[Data entries]
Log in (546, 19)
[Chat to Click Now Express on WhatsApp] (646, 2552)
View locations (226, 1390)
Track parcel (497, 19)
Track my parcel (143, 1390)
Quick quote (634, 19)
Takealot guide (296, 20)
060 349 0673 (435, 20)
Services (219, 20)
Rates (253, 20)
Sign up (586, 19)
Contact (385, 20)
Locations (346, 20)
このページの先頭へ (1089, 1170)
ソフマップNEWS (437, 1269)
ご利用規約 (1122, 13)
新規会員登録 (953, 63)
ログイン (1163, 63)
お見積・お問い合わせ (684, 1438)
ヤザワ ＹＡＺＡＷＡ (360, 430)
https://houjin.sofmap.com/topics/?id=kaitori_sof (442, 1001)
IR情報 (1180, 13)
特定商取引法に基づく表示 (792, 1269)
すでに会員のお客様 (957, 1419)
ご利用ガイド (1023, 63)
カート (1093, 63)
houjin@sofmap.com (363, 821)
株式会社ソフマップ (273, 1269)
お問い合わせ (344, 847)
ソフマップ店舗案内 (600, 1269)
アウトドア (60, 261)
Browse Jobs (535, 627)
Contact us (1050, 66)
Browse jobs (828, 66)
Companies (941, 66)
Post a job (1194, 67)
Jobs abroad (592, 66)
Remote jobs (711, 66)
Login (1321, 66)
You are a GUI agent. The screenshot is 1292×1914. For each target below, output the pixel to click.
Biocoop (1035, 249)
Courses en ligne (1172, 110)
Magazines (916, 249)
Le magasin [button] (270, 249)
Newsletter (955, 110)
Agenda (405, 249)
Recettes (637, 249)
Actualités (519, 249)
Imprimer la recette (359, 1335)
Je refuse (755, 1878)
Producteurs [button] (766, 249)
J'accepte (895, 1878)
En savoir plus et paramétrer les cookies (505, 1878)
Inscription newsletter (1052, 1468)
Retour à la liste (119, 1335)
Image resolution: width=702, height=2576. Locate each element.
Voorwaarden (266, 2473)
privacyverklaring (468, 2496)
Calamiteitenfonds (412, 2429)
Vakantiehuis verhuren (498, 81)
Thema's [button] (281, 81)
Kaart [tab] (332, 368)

Problem statement ▸ Only the lines from the one with "Contact us (1050, 66)" to the end of the entries above belong in your answer. Retype them exactly.

Exercise output ▸
Contact us (1050, 66)
Browse jobs (828, 66)
Companies (941, 66)
Post a job (1194, 67)
Jobs abroad (592, 66)
Remote jobs (711, 66)
Login (1321, 66)
You are a GUI agent. The screenshot is 1292×1914. For each target below, output the pixel to click.
Biocoop (1035, 249)
Courses en ligne (1172, 110)
Magazines (916, 249)
Le magasin [button] (270, 249)
Newsletter (955, 110)
Agenda (405, 249)
Recettes (637, 249)
Actualités (519, 249)
Imprimer la recette (359, 1335)
Je refuse (755, 1878)
Producteurs [button] (766, 249)
J'accepte (895, 1878)
En savoir plus et paramétrer les cookies (505, 1878)
Inscription newsletter (1052, 1468)
Retour à la liste (119, 1335)
Image resolution: width=702, height=2576. Locate each element.
Voorwaarden (266, 2473)
privacyverklaring (468, 2496)
Calamiteitenfonds (412, 2429)
Vakantiehuis verhuren (498, 81)
Thema's [button] (281, 81)
Kaart [tab] (332, 368)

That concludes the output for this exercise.